Valuation and Technical Picture

Based on an estimated ~1235 million shares outstanding (year-end 2022) and a share price of US$4.40, Kinross trades at a market cap of ~$5.43 billion and an enterprise value of ~$7.4 billion. This leaves the stock trading at approximately 0.99x P/NAV vs. an estimated net asset value of $5.50 billion. From a cash flow standpoint, and even assuming conservative cash flow per share estimates of $0.91 in FY2023, Kinross trades at just ~4.8x forward cash flow per share vs. what I believe to be a fair multiple of 5.6, with this figure being a 20% discount to its historical multiple (~7.0x cash flow).

If we assign a P/NAV multiple of 1.10x to Kinross to derive fair value and a fair cash flow multiple of 5.6, we arrive at a price target of US$4.88 and US$5.10, respectively.

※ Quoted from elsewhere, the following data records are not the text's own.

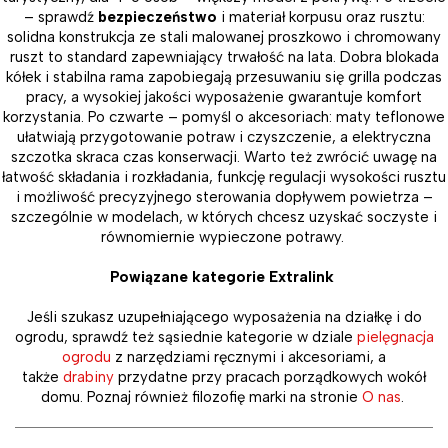
– sprawdź
bezpieczeństwo
i materiał korpusu oraz rusztu:
solidna konstrukcja ze stali malowanej proszkowo i chromowany
ruszt to standard zapewniający trwałość na lata. Dobra blokada
kółek i stabilna rama zapobiegają przesuwaniu się grilla podczas
pracy, a wysokiej jakości wyposażenie gwarantuje komfort
korzystania. Po czwarte – pomyśl o akcesoriach: maty teflonowe
ułatwiają przygotowanie potraw i czyszczenie, a elektryczna
szczotka skraca czas konserwacji. Warto też zwrócić uwagę na
łatwość składania i rozkładania, funkcję regulacji wysokości rusztu
i możliwość precyzyjnego sterowania dopływem powietrza –
szczególnie w modelach, w których chcesz uzyskać soczyste i
równomiernie wypieczone potrawy.
Powiązane kategorie Extralink
Jeśli szukasz uzupełniającego wyposażenia na działkę i do
ogrodu, sprawdź też sąsiednie kategorie w dziale
pielęgnacja
ogrodu
z narzędziami ręcznymi i akcesoriami, a
także
drabiny
przydatne przy pracach porządkowych wokół
domu. Poznaj również filozofię marki na stronie
O nas
.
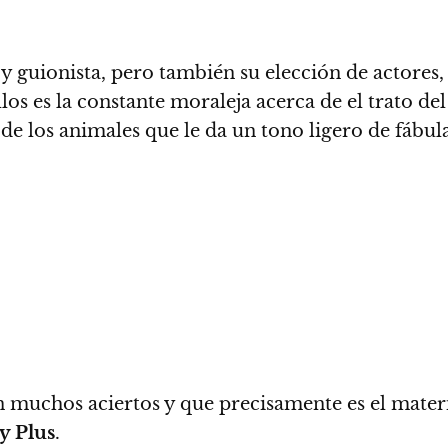
y guionista, pero también su elección de actores
los es la constante moraleja acerca de el trato de
e los animales que le da un tono ligero de fábul
n muchos aciertos y que precisamente es el mater
y Plus
.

After weighting 60% to the P/NAV price target and 40% to the P/CF price target, I see a fair value for Kinross of ~US$5.00 per share. So, while the stock was significantly undervalued at my last update in late July, where I had a bullish view on the stock, I have since exited my position at US$4.25, given that the recent rally left the stock only 15% undervalued. This doesn’t mean that KGC won’t go higher, but with some growth stories trading at deep discounts to net asset value, I see more attractive bets elsewhere.

Kinross Article - July 31st

Kinross Article – July 31st (Seeking Alpha Premium)

Moving to the technical picture, Kinross’ recent rally has pushed it to the upper end of its expected trading range ($3.15 support vs. $4.70 resistance), with the stock currently having a reward/risk ratio of 0.24 to 1.0. Generally, I prefer a minimum 5.0 to 1.0 reward/risk ratio to justify entering new positions, so Kinross is nowhere near a low-risk buy point currently above $4.40. As pointed out above, this doesn’t mean the stock can’t keep climbing since a rising gold price will lift all boats. That said, if I were looking to put new capital to work in the gold sector, I wouldn’t be rushing to buy KGC above $4.40 per share.

KGC Daily Chart

KGC Daily Chart (


Kinross saw strong improvement in its production on a year-over-year basis, but this was primarily due to lapping easy year-over-year comps, and the company expects to see production come in below its guidance of ~2.15 million GEOs. Meanwhile, if we look out over the next three years, it looks like we’ll see limited growth in annual production, with FY2023, FY2024, and FY2025 estimates sitting at 2.1, 2.1, and 2.0 million GEOs, respectively. This means that Kinross will rely reliant on the gold price to grow cash flow and earnings per share than peers, and some growth stories like i-80 Gold (IAUX) and Agnico Eagle have considerably more upside to fair value, in my view. So, if I were looking to put new capital to work, I favor these two names in the small-cap and large-cap space.